What should be done for Spark tuning 07/01 Update SLTechnology News&Howtos

What should be done for Spark tuning

2025-07-01 Update From: SLTechnology News&Howtos shulou NAV: SLTechnology News&Howtos > Database >

Shulou(Shulou.com)05/31 Report--

Today, I will talk to you about how Spark tuning should be done. Many people may not know much about it. In order to make you understand better, the editor has summarized the following content for you. I hope you can get something according to this article.

The problem of deadlock is solved by analyzing the deadlock log file, due to the wrong understanding of the above piece. It has always been thought that two non-unique indexes can hit a single record, but in fact, mysql has hit more than one for performance.

A simple update statement, update? Whereid1=1andid2=2id1 and id2 are both non-unique indexes, and some statements will lock the data entries around other indexes due to optimization, and then they will wait for the lock of the built-in unique index, while the same statement will lock the built-in unique index, wait for the lock of id1 or id2, and return the same statement to wait for the lock to be released, resulting in deadlock.

In the future, we still need to read more books on the database and know more about the principle.

What is the role of the main processes in Spark?

Driver process: responsible for the distribution of tasks and the recycling of results.

Executor process: responsible for the execution of specific tasks.

Master process: the main process of Spark resource management, responsible for resource scheduling.

Worker process: a slave process for Spark resource management. Woker nodes mainly run Executor.

How to choose the most appropriate persistence strategy?

By default, the highest performance is of course MEMORY_ONLY, but only if your memory is large enough to hold all the data for the entire RDD. Because there is no serialization and deserialization operation, this part of the performance overhead is avoided; the subsequent operator operations on this RDD are all based on data operations in pure memory, do not need to read data from disk files, and have high performance; and do not need to copy a copy of the data and transfer it to other nodes remotely. However, it must be noted that in the actual production environment, there may be limited scenarios in which this strategy can be used directly. If there is a lot of data in RDD (for example, billions), using this persistence level directly will lead to an exception of OOM memory overflow in JVM.
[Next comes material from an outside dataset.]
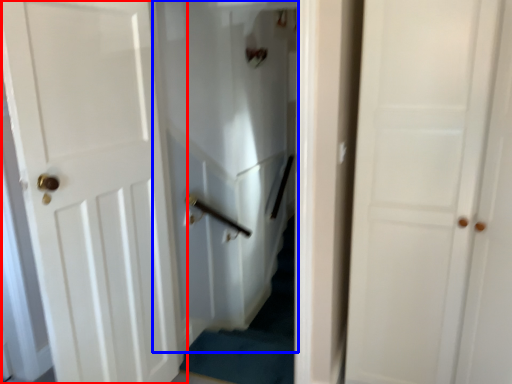 Question: Which point is further to the camera, door (highlighted by a red box) or elevator (highlighted by a blue box)?

Choices:
 (A) door
 (B) elevator

Answer: (B)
If a memory overflow occurs when using the MEMORY_ONLY level, it is recommended that you try the MEMORY_ONLY_SER level. This level serializes RDD data and then saves it in memory, where each partition is just an array of bytes, greatly reducing the number of objects and memory footprint. The main performance overhead of this level over MEMORY_ONLY is the cost of serialization and deserialization. However, the subsequent operators can operate based on pure memory, so the overall performance is still relatively high. In addition, the problem that may occur is the same as above. If there is too much data in the RDD, it is also an exception that may cause the OOM memory overflow.

If the level of pure memory is not available, it is recommended that you use the MEMORY_AND_DISK_SER policy instead of the MEMORY_AND_DISK policy. Because now that we have reached this stage, it means that the amount of data in RDD is so large that the memory can not be put down completely. There is less data after serialization, which can save memory and disk space. At the same time, the strategy will give priority to try to cache the data in memory as far as possible, and the memory cache will not be written to disk.

DISK_ONLY and levels with a suffix of _ 2 are generally not recommended: reading and writing data entirely based on disk files can lead to sharp performance degradation, and sometimes it is better to recalculate all RDD. At the level with a suffix of _ 2, all data must be copied and sent to other nodes. Data replication and network transmission can cause greater performance overhead, which is not recommended unless the high availability of the job is required.

After reading the above, do you have any further understanding of what Spark tuning should do? If you want to know more knowledge or related content, please follow the industry information channel, thank you for your support.

Welcome to subscribe "Shulou Technology Information " to get latest news, interesting things and hot topics in the IT industry, and controls the hottest and latest Internet news, technology news and IT industry trends.

*The comments in the above article only represent the author's personal views and do not represent the views and positions of this website. If you have more insights, please feel free to contribute and share.